The coefficients, oddly enough, hardly changed (there’s a higher open FG% but the shot distance penalty coefficient is bigger too):

( 67.6 – 1.05 * ShotDist )
[1 + exp( -( 0.273 * DefDist + 0.349 * C&S ) )]

And who’s the highest ranked shooter adjusting for these factors with at least 500 attempts?

Kyle Korver outranks even Stephen Curry with a FG% that’s 15% higher than the league average, accounting for the aforementioned factors. Dirk, Calderon, and Durant are known for their shooting, but Afflalo and Carmelo are probably surprising. Carmelo subsists on a lot of tough contested midrange shots that are typically harder to convert and he shot 40% from behind the line. Afflalo had a good shooting year, and he also relied on a lot of contested midrange shots. Middleton is probably the most surprising, but his jump shot numbers are outstanding and if you don’t believe me check out his page on the reliable basketball-reference.

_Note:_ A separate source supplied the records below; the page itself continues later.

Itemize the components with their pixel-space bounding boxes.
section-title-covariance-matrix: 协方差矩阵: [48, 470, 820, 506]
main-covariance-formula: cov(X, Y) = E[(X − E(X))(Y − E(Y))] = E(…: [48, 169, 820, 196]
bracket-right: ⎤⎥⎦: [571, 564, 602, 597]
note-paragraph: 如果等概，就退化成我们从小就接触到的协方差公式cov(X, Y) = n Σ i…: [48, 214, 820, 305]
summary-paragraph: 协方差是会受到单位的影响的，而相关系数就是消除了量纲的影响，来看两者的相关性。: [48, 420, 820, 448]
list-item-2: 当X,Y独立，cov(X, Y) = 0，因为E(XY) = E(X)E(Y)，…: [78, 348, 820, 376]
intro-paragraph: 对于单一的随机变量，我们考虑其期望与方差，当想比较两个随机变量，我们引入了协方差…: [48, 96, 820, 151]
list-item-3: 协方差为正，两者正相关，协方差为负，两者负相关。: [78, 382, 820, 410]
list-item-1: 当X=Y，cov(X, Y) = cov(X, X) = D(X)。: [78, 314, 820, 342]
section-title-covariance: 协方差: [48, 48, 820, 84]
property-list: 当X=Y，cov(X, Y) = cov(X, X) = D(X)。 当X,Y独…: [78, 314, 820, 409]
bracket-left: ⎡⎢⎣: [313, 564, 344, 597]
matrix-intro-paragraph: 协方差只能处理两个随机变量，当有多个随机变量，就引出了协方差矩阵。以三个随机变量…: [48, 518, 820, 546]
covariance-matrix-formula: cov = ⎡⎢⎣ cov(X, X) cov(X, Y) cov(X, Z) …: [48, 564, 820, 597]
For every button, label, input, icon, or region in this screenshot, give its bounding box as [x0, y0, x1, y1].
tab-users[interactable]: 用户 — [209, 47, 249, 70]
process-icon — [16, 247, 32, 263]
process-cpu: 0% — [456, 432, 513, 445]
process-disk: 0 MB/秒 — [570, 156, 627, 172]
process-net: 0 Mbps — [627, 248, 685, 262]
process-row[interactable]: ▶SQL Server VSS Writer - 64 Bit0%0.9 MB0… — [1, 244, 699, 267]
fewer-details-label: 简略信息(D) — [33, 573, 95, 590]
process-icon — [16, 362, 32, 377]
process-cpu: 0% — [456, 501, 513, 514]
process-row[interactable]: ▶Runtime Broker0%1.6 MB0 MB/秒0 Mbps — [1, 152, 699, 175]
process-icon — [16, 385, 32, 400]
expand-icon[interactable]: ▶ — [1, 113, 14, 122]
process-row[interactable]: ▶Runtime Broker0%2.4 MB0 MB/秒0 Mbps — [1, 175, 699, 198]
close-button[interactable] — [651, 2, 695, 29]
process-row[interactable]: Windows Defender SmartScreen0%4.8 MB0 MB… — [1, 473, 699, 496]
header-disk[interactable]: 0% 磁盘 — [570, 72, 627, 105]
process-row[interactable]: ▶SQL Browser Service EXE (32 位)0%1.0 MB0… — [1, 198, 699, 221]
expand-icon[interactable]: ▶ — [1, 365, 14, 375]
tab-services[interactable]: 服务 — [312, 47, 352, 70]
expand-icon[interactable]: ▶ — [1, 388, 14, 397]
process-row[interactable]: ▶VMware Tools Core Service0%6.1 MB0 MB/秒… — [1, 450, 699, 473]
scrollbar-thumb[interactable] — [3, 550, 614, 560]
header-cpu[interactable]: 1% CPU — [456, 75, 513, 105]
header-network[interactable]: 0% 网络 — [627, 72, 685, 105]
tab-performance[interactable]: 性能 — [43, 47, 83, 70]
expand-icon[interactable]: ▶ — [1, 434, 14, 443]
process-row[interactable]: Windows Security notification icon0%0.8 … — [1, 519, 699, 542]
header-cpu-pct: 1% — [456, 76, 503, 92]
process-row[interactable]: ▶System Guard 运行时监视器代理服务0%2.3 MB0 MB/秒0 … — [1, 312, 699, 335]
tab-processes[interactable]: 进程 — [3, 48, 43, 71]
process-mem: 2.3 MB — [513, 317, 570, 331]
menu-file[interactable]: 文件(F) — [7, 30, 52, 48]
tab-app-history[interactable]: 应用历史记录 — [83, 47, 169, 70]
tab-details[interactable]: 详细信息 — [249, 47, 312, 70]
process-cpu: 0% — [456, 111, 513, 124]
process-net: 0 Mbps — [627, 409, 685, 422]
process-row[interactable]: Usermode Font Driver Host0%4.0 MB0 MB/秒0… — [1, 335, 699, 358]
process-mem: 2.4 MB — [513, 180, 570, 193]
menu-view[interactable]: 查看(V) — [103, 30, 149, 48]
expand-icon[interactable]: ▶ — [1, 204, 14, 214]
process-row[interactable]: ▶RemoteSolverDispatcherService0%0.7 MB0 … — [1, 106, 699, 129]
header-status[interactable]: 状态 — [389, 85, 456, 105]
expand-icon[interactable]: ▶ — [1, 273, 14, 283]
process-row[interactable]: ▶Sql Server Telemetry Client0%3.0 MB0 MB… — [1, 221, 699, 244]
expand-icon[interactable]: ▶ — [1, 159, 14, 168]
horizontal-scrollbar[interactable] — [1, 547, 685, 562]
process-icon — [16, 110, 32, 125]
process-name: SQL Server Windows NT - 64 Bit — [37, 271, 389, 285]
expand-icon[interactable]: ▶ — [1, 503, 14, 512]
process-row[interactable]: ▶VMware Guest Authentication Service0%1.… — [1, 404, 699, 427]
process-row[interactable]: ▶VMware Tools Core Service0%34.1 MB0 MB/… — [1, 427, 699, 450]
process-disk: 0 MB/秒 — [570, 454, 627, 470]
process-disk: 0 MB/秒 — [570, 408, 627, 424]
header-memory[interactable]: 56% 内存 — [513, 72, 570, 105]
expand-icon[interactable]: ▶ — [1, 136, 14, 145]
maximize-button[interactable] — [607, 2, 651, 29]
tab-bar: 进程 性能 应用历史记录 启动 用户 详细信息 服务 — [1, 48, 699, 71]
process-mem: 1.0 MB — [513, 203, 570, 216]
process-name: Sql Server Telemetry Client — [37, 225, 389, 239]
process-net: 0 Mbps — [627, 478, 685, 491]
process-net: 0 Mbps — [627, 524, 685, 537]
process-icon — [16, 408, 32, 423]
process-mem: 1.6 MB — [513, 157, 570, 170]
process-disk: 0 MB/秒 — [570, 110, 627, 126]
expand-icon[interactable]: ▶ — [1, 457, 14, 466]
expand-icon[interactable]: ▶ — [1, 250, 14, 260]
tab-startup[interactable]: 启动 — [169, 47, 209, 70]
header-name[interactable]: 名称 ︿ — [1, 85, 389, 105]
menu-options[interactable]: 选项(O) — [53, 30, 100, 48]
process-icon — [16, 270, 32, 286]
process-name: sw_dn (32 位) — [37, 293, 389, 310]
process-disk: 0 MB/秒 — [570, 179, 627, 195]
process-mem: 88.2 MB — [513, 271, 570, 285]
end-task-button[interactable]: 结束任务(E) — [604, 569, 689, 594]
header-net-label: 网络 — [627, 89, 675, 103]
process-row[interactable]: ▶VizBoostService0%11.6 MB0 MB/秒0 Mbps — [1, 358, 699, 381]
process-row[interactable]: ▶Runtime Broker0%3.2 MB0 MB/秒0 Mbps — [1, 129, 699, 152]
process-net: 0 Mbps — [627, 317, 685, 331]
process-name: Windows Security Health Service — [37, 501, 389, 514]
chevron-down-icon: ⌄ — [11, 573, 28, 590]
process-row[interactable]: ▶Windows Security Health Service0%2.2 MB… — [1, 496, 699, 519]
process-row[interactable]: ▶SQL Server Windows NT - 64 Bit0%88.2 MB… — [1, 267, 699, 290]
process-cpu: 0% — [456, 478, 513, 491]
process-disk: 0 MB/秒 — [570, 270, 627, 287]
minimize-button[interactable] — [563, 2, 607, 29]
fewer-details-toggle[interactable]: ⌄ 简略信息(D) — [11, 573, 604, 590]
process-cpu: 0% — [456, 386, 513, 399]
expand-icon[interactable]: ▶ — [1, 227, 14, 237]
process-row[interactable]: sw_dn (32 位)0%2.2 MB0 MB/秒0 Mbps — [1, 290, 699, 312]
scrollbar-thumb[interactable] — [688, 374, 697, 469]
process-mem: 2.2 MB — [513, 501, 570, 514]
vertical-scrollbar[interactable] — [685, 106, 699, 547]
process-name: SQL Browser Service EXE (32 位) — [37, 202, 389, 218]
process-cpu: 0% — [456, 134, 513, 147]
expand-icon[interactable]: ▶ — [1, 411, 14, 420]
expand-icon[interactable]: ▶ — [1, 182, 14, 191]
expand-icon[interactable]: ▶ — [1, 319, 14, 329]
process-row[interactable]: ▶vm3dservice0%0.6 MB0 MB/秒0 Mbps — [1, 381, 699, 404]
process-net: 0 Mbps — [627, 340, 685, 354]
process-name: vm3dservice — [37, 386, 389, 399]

Near the bottom of the list, Aldridge is probably one of the first names people think of for shooters who look better when you account for how contested their shots were. It’s a bit disappointing how low he’s ranked, but his shooting percentages weren’t great and he still rated as 3.6% better than the league average. LeBron’s in the same boat, and like a lot of the athletic players at the bottom his best skill is probably getting open, not pure shooting. Then there’s poor Josh Smith who once again ranks as the worst shooter.

Once I have some more data to work with from this season, I can be more confident in looking at other factors like the number of dribbles and add more players to the adjusted FG% list. (Since I’m using nonlinear regression, it takes a while to run so I was reticent at adding any more players right now.) But these are some hard, usable results from real world data on how field-goal percentage changes and what changes it. We have a better understanding of what goes into a made shot and how important a contest is. For example, today teams are concerned about defending three-point shots, but based on the data part of the problem is how open these outside shots are. You can neutralize, or at least blunt, those attacks from behind the arc with the right defense. With an appropriate set of tools, we can explore these deep databases like SportVU’s and find key insights. Now just remember this public data is just the tip of the iceberg and there’s so much more possible.